Transcribed page contents
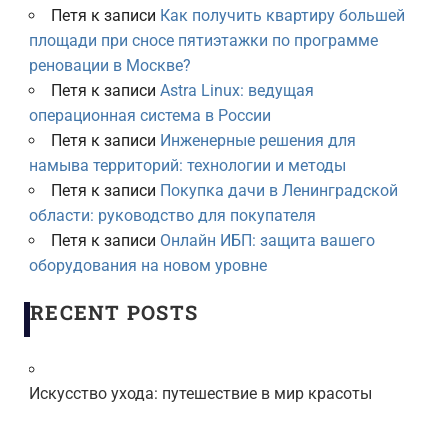
Петя
к записи
Как получить квартиру большей
площади при сносе пятиэтажки по программе
реновации в Москве?
Петя
к записи
Astra Linux: ведущая
операционная система в России
Петя
к записи
Инженерные решения для
намыва территорий: технологии и методы
Петя
к записи
Покупка дачи в Ленинградской
области: руководство для покупателя
Петя
к записи
Онлайн ИБП: защита вашего
оборудования на новом уровне
RECENT POSTS
Искусство ухода: путешествие в мир красоты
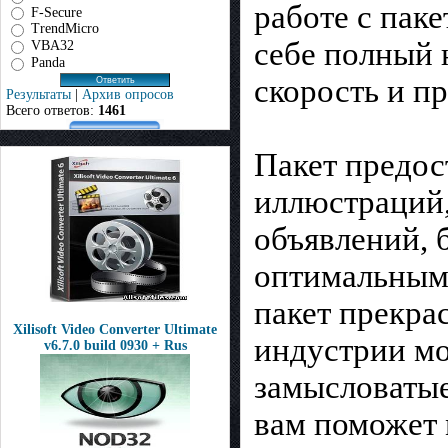
работе с пак
F-Secure
TrendMicro
себе полный 
VBA32
Panda
скорость и п
Результаты
|
Архив опросов
Всего ответов:
1461
Пакет предос
иллюстраций,
объявлений, 
оптимальным
пакет прекра
Xilisoft Video Converter Ultimate
индустрии мо
v6.7.0 build 0930 + Rus
замысловатые
вам поможет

▶ **EXERCISE**
Only the wording of the records is wanted: copy it all exactly and omit the pictures.

▶ **RESPONSE**
Петя
к записи
Как получить квартиру большей
площади при сносе пятиэтажки по программе
реновации в Москве?
Петя
к записи
Astra Linux: ведущая
операционная система в России
Петя
к записи
Инженерные решения для
намыва территорий: технологии и методы
Петя
к записи
Покупка дачи в Ленинградской
области: руководство для покупателя
Петя
к записи
Онлайн ИБП: защита вашего
оборудования на новом уровне
RECENT POSTS
Искусство ухода: путешествие в мир красоты
работе с пак
F-Secure
TrendMicro
себе полный 
VBA32
Panda
скорость и п
Результаты
|
Архив опросов
Всего ответов:
1461
Пакет предос
иллюстраций,
объявлений, 
оптимальным
пакет прекра
Xilisoft Video Converter Ultimate
индустрии мо
v6.7.0 build 0930 + Rus
замысловатые
вам поможет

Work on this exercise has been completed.